··· Records for the task ···

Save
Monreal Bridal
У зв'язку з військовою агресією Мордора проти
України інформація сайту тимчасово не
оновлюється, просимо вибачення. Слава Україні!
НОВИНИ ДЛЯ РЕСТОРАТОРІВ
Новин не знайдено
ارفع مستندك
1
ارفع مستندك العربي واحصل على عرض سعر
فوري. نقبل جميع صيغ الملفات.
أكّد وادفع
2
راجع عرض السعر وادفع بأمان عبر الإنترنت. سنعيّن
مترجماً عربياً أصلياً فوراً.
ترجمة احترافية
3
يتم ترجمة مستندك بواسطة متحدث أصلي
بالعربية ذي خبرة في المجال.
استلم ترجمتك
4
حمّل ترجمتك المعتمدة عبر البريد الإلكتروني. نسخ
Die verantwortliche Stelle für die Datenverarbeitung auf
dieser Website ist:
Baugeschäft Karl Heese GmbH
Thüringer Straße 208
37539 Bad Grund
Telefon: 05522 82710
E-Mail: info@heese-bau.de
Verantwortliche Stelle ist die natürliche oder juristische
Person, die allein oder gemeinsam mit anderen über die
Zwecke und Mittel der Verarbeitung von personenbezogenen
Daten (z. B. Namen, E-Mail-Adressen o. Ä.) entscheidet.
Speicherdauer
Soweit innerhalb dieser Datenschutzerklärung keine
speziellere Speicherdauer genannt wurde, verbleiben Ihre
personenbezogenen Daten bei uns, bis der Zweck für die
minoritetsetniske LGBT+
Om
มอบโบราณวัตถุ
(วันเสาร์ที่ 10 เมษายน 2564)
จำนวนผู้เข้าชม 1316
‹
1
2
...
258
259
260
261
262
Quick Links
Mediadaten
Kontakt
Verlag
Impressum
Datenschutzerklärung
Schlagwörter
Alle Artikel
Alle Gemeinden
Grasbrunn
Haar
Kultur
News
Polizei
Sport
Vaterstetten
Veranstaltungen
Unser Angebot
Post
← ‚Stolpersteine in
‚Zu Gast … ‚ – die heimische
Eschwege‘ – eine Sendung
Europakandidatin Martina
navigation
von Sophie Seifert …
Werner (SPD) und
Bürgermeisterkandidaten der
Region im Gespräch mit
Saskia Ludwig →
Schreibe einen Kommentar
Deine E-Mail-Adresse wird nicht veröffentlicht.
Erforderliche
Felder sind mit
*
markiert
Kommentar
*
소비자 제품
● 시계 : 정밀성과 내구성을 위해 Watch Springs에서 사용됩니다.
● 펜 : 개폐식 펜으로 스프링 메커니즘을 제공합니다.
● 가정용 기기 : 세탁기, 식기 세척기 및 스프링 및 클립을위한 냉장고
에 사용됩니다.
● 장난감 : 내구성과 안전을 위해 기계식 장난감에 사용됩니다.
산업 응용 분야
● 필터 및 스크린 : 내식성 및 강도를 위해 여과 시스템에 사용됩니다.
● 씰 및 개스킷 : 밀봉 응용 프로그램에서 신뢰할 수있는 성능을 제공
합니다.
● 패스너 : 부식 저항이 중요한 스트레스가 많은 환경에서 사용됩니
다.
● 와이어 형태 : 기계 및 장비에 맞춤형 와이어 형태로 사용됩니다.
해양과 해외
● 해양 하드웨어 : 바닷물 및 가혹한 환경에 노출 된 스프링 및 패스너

···

- [The task] Take every line from the records that holds "personenbezogenen" and copy it down.

- [Your response]
Zwecke und Mittel der Verarbeitung von personenbezogenen
personenbezogenen Daten bei uns, bis der Zweck für die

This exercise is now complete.